The study underscores the critical role of foreign body retention in SSI development following bTBI. Blast injuries inherently introduce contaminated materials into intracranial compartments, creating niduses for infection. Despite universal antibiotic prophylaxis, residual fragments—particularly metallic and bone shards—served as persistent sources of microbial colonization. This finding aligns with prior observations in penetrating TBI but highlights the amplified risk in blast scenarios due to the volume and diversity of embedded debris.

Surgical management of bTBI should prioritize thorough debridement and removal of accessible foreign bodies. Intraoperative imaging, such as real-time CT or ultrasonography, may enhance detection of residual fragments. Postoperative surveillance with serial imaging is recommended, especially in cases with incomplete debridement. Prolonged antibiotic regimens, tailored to local microbiological profiles, remain essential given the prevalence of multidrug-resistant organisms like Acinetobacter baumannii.

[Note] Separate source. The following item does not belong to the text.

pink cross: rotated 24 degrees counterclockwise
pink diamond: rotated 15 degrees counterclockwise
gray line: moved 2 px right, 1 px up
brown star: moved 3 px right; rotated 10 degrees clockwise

Limitations and Future Directions

The study’s retrospective design and small sample size limit the generalizability of findings. The predominance of military personnel may also introduce selection bias, as civilian blast injuries might differ in mechanism and severity. Prospective multicenter studies are needed to validate the association between retained foreign bodies and SSI, particularly in diverse demographic and geographic settings.

Conclusion

Retained intracranial foreign bodies are a critical modifiable risk factor for SSI in blast-induced TBI. Aggressive surgical debridement, combined with targeted antimicrobial therapy, can mitigate infection risks and improve outcomes in this vulnerable population.